When I was young, I was obsessed with the film Chariots of Fire. I don’t really know why. I wasn’t a runner, though I briefly flirted with sprinting during the heady days of my love affair with the movie. Perhaps I was enchanted with the era. Perhaps I was stirred by the music. Perhaps it was simply that it is such a good film. Whatever the reason, I watched it over and over (on Betamax, and if you don’t know what that is, look it up!), and I wrote quotations from the movie on note cards and taped them up around my bed. I listened to the soundtrack on my walkman (something else for young readers to look up), and I made my dear friend Kristen take pictures of me running in the surf at Rehoboth beach.

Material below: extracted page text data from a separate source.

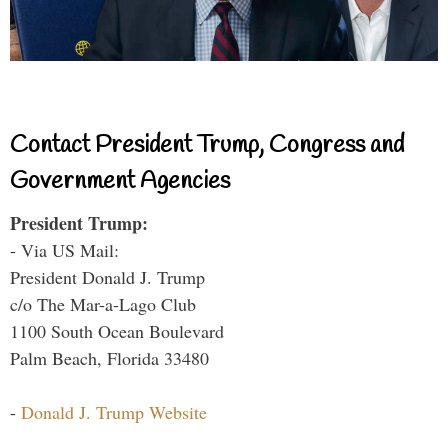
Contact President Trump, Congress and
Government Agencies
President Trump:
- Via US Mail:
President Donald J. Trump
c/o The Mar-a-Lago Club
1100 South Ocean Boulevard
Palm Beach, Florida 33480
-
Donald J. Trump Website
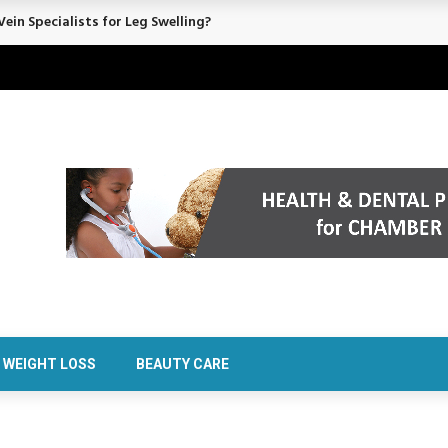
rt Confidence Without Major Downtime
WEIGHT LOSS
BEAUTY CARE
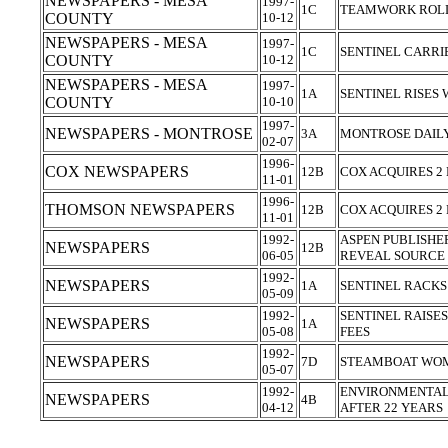
NEWSPAPERS - MESA
1997-
1C
TEAMWORK ROLL
COUNTY
10-12
NEWSPAPERS - MESA
1997-
1C
SENTINEL CARRI
COUNTY
10-12
NEWSPAPERS - MESA
1997-
1A
SENTINEL RISES
COUNTY
10-10
1997-
NEWSPAPERS - MONTROSE
3A
MONTROSE DAILY
02-07
1996-
COX NEWSPAPERS
12B
COX ACQUIRES 
11-01
1996-
THOMSON NEWSPAPERS
12B
COX ACQUIRES 
11-01
1992-
ASPEN PUBLISHE
NEWSPAPERS
12B
06-05
REVEAL SOURCE
1992-
NEWSPAPERS
1A
SENTINEL RACKS
05-09
1992-
SENTINEL RAISE
NEWSPAPERS
1A
05-08
FEES
1992-
NEWSPAPERS
7D
STEAMBOAT WO
05-07
1992-
ENVIRONMENTAL 
NEWSPAPERS
4B
04-12
AFTER 22 YEARS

I was so obsessed with the stories that weave together in the film that I wanted to know more. Back in the early 1980s, the way to know more was to go to the library. There was no internet. No Google. No Wikipedia. I went to the public library and used first the card catalog and then the Reader’s Guide to Periodical Literature to track down information about Eric Liddell and Harold Abrahams. I still remember seeing Abrahams’ name on a list of record holders in a reference book and feeling that I’d discovered something astounding, like the Rosetta Stone or Atlantis.

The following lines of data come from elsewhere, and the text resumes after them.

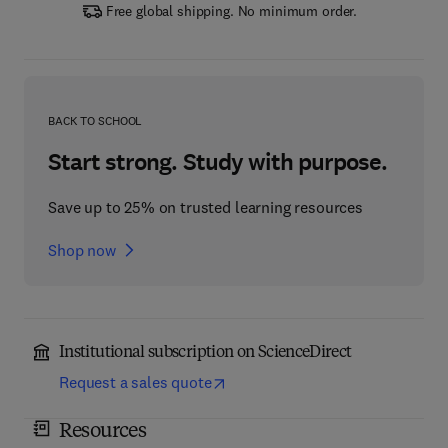
Free global shipping. No minimum order.
BACK TO SCHOOL
Start strong. Study with purpose.
Save up to 25% on trusted learning resources
Shop now
Institutional subscription on ScienceDirect
Request a sales quote
Resources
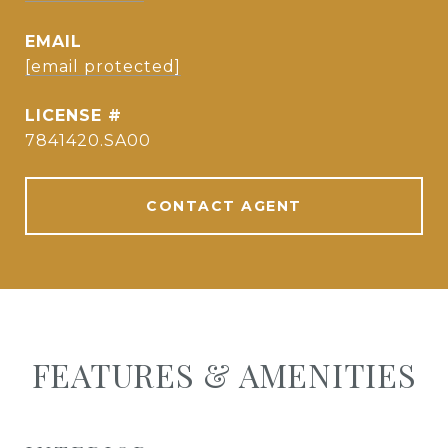
EMAIL
[email protected]
7841420.SA00
CONTACT AGENT
FEATURES & AMENITIES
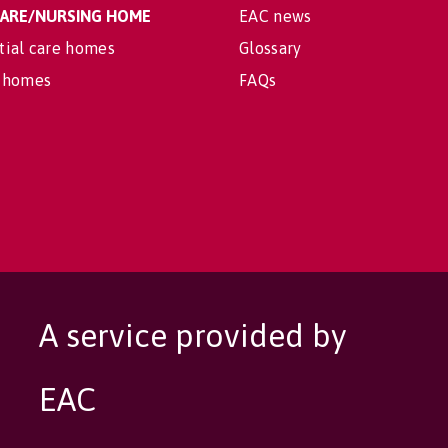
 CARE/NURSING HOME
EAC news
tial care homes
Glossary
 homes
FAQs
A service provided by
EAC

All of this research took time, a considerable amount of time, and it was an experience that involved physically searching, as opposed to typing a term and then clicking a link or two. I had to find the right catalogs, flip through cards and pages, and then walk to another part of the library, where I took books off the shelf, turned more pages, and squinted at fine print. The research involved physical labor, of a sort, and all this effort made what I learned stick with me. I owned the information because I worked so hard to find it.
I recently watched the film again, for the first time in many years, with my children. I thought it would seem dated to them or even dull, but to my delight, they liked it very much, and, like I did thirty years ago, they wanted to know more. “What happened to Aubrey? What happened to Jennie?” Without even moving from the comfy spot where we were snuggled up to watch the film, I woke up my laptop and typed these questions into search boxes. Answers popped up instantly. How amazing! How wonderful! Children have questions, and answers appear as if by magic.
But also, how sad.
“Search” means something different now, something fast and powerful, yes, but also something just a little soulless. There is no journey that leads to owning what is found. Knowledge seems like something that is generated effortlessly by search engines. It is not something that we laboriously craft or that we struggle to seek out.

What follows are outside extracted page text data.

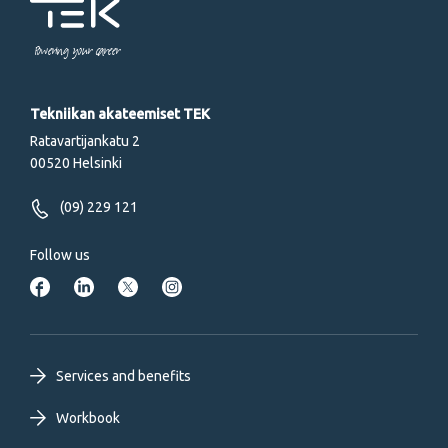
Powering your career
Tekniikan akateemiset TEK
Ratavartijankatu 2
00520 Helsinki
(09) 229 121
Follow us
Footer
Services and benefits
primary
Workbook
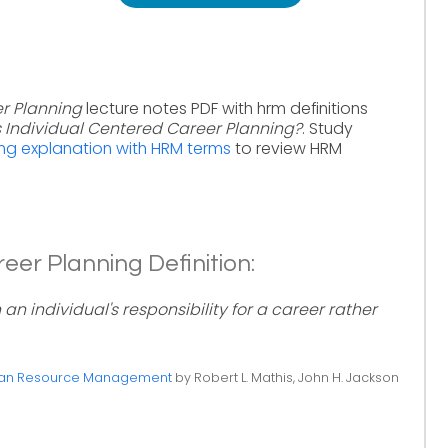
r Planning
lecture notes PDF with hrm definitions
s Individual Centered Career Planning?
. Study
ing explanation with HRM terms
to review HRM
eer Planning Definition:
n individual's responsibility for a career rather
n Resource Management
by Robert L. Mathis, John H. Jackson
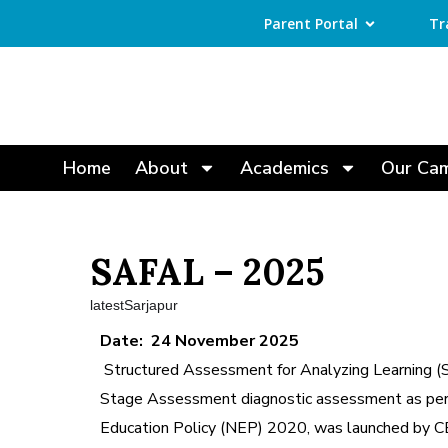
Parent Portal
Tr
Home
About
Academics
Our Ca
SAFAL – 2025
latestSarjapur
Date: 24 November 2025
Structured Assessment for Analyzing Learning 
Stage Assessment diagnostic assessment as per
Education Policy (NEP) 2020, was launched by CB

However, I must confess that while writing this post, I googled Harold Abrahams to make sure I was spelling his name correctly, and I was grateful that I did not have to finger through a card catalog to get that information. What’s more, that search serendipitously turned up a YouTube video of Abrahams—truly extraordinary! My local public library in the early 80s did not have a film archive: there was no amount of labor a kid working on her own could have undertaken to get access to that film. And remember how I felt about finding Abrahams’ name on a list–think of the triumph and joy I would have felt had I found this video, available to me now only because of the internet.
So, in the end, I think my point is this: it is wonderful that so much material is so readily available, but something is lost when the search involves little more than clicking. I hope all my readers will find ways, at least now and then, to relish a difficult search. To work hard. To turn some pages. To navigate stacks and touch knowledge. For it is the labor of the search that really teaches us something and makes us own what we learn.